Answer:
y = 5/2x + 4
Explanation:
Relationship between the slopes of parallel lines:
- The slopes of parallel lines are equal to each other.
- This means that once we find the slope of 5x - 2y = 2, we'll also have the slope of the other line.
Identifying the form of 5x - 2y = 2:
The equation 5x - 2y = 2 shows the standard form of a line, whose general equation is given by:
Ax + By = C, where:
- A, B, and C are constants.
We can easily find the slope of 5x - 2y = 2 by converting it to the slope-intercept form of a line, whose general equation is given by:
y = mx + b, where:
- m is the slope,
- and b is the y-intercept.
Converting 5x - 2y = 2 to slope-intercept form and identifying the slope:
Thus, we isolate y in 5x - 2y = 2 to find the slope of this line and the other line:
(5x - 2y = 2) - 5x
(-2y = -5x + 2) / -2
y = 5/2x - 1
Therefore, 5/2 is the slope of 5x - 2y = 2 and the other line.
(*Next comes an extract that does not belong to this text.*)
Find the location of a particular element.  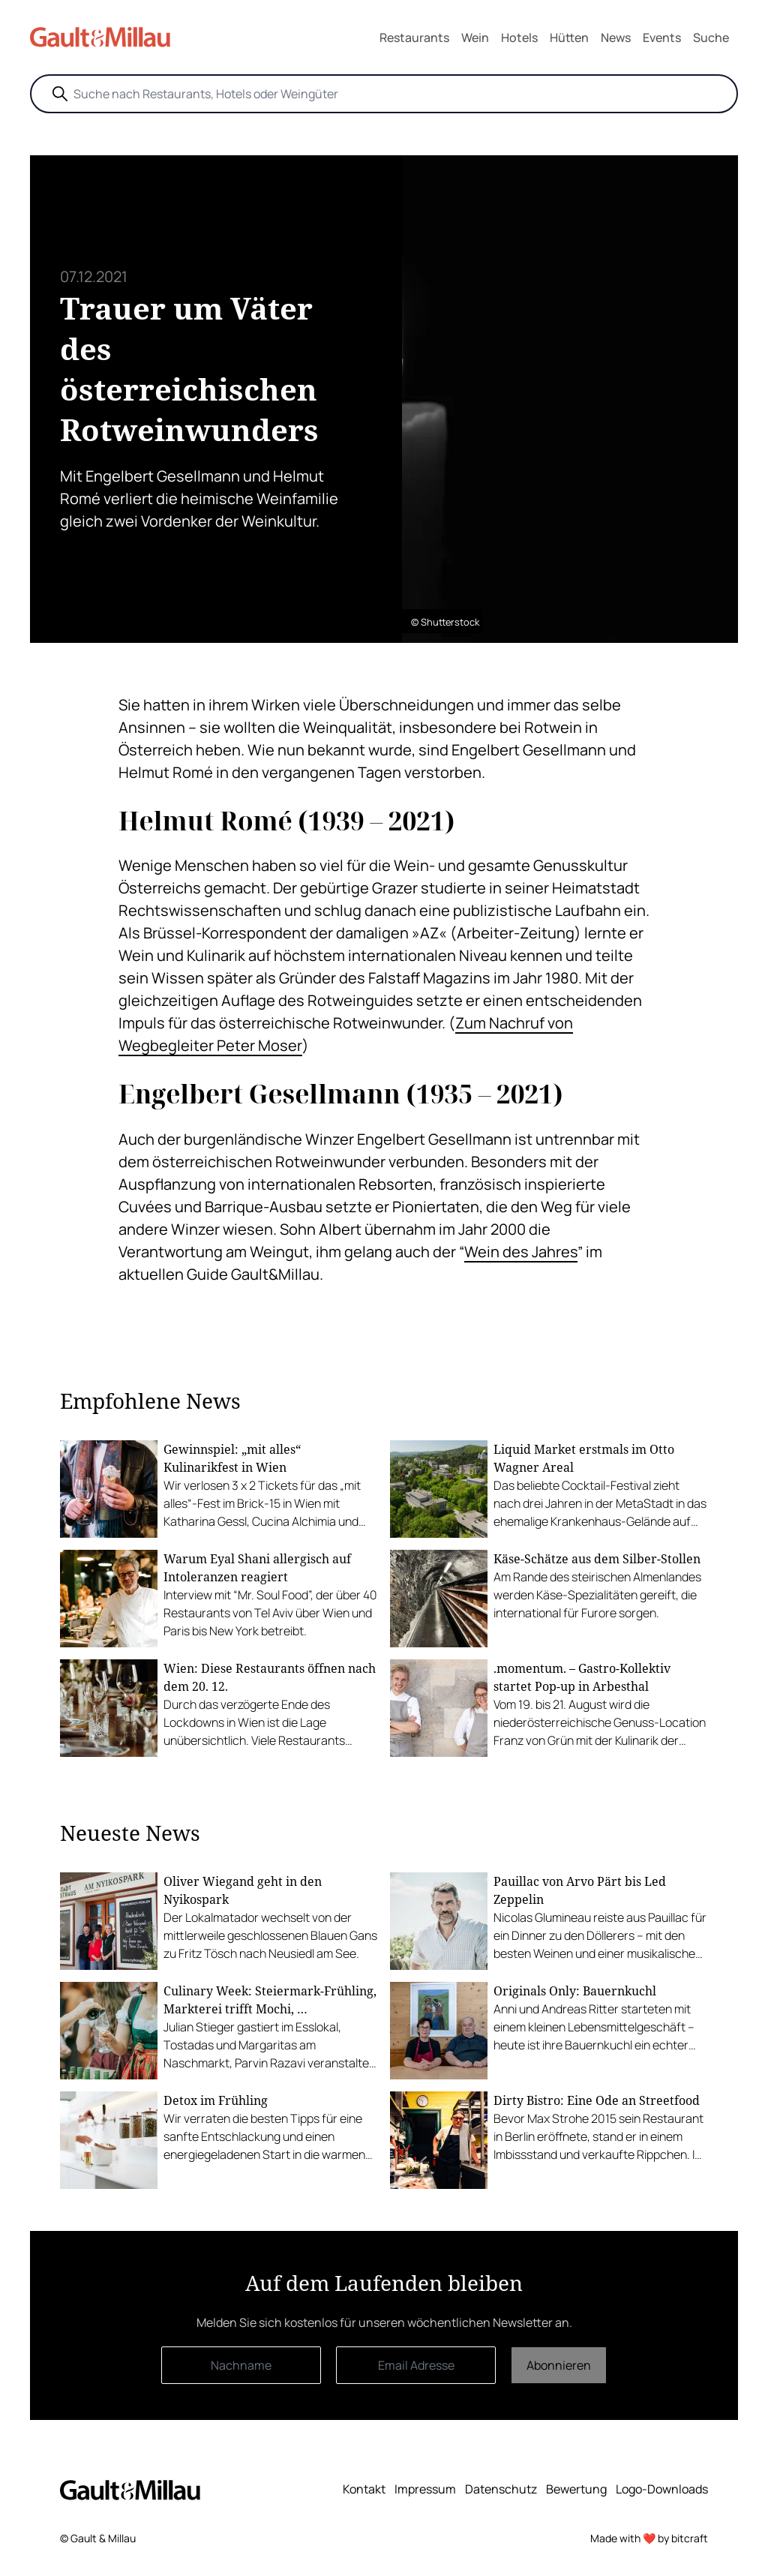 Impressum is located at coordinates (425, 2489).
Finding the y-intercept (b) of the other line and writing the equation of the line (in slope-intercept form):
Now, we can find the y-intercept of the other line by substituting 5/2 for m and (-4, -6) for b in the general equation of the slope-intercept form:
-6 = 5/2(-4) + b
-6 = -20/2 + b
(-6 = -10 + b) + 10
4 = b
Thus, the y-intercept of the line is 4.
Therefore, y = 5/2x + 4 is the equation of the line that passes through (4, -6) and is parallel to the line 5x - 2y = 2.